The first week in Abu Dhabi, I'll be shadowing the male facilitators working with male leaders. The second week, I'll be working with all female facilitators with an all-female group of leaders. What an honor. I couldn't be more excited!

I think I'll have to make that care package I put together for Linwood (and others on the team) that much more spectacular. It doesn't hurt to get off to a good start!

Thursday, January 10, 2008

 

iTunes & Sweet Darkness

I arrived in Utah with a large number of CDs and found them clunky to look at in their black towers. So, I decided to toss out the plastic CD shells, keep the album art in a bag (just in case I wanted them for some reason), and streamlined the corner of the family room where the stereo lived.

Roll forward seven years. I lost touch with my music. I had an iPod , but I never felt compelled to carry it around with me. Benign indifference.

Then I discovered the album art view in iTunes (late adopter, I know). It was like rediscovering old friends seeing album covers from my old CDs. I spent dozens of hours loading and organizing my music over the holidays, a bit obsessively, I confess. As an incredibly visual person, I realized that I had always picked up my CD cases and knew what to play when because of the emotional links I created to the images in album art.

My friend, Tess, who is an audiophile at heart, shrugged her shoulders when I shared my discovery. The album art doesn't matter to her. The visuals don't matter. She can remember the lyrics and song names already and loves her iPod, plain text and all.

My friend, Neil Kochenour, was in town last week, and we had lunch. He lost his wife, Edie, an amazingly vibrant woman with a joyful laugh, last year. I decided to play something for him after we talked about his life and loss in 2007.

I shared a track called "Living the Courageous Life" from David Whyte's CD, Midlife and the Great Unknown.

David Whyte has this gorgeous Yorkshireman's accent and lovely poet's cadence in talking and reciting his poetry. Neil and I sat there on Friday afternoon together, listening to Whyte talk about the "great questions" and how we cannot begin the conversation inside the subject of our questions.

Instead, we must "go to a place where you can see a landscape, you listen to a piece of music, you spend time in silence, you turn the lights off and sit in the kitchen in the dark..."

I have returned to Whyte's CDs over and over in the past few weeks, as Whyte reads his poetry so beautifully, repeating phrases that linger and echo in memory.
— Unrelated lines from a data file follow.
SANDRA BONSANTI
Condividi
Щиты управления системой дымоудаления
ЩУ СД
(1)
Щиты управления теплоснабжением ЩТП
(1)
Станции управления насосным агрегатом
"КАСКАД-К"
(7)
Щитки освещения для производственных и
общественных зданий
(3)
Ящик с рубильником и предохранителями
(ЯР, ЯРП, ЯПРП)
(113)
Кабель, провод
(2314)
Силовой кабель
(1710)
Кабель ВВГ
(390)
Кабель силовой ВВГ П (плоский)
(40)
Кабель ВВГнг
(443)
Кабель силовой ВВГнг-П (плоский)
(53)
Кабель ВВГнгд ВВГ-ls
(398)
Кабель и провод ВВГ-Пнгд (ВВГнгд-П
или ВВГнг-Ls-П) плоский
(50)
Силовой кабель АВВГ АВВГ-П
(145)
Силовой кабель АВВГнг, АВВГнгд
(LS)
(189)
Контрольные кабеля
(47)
Here's one of Whyte's poems from the CD set whose last lines keep replaying like a song's chorus: "anything or anyone that does not bring you alive is too small for you."


Sweet Darkness

When your eyes are tired
the world is tired also.
When your vision has gone
no part of the world can find you.
Time to go into the dark
where the night has eyes
to recognize its own.
There you can be sure
you are not beyond love.
The dark will be your womb tonight.
The night will give you a horizon
further than you can see.
You must learn one thing,
The world was made to be free in.
Give up all the other worlds
except the one to which you belong.
Sometimes it takes darkness and
the sweet confinement of your
aloneness to learn
anything or anyone
that does not bring you alive
is too small for you.
May 2008 bring courage to all of us to shed the things that are "too small" to bring us alive.
And, may 2008 also bring the spaciousness to consider our biggest questions afresh -- in a landscape, in silence, with a piece of music, with the lights turned out.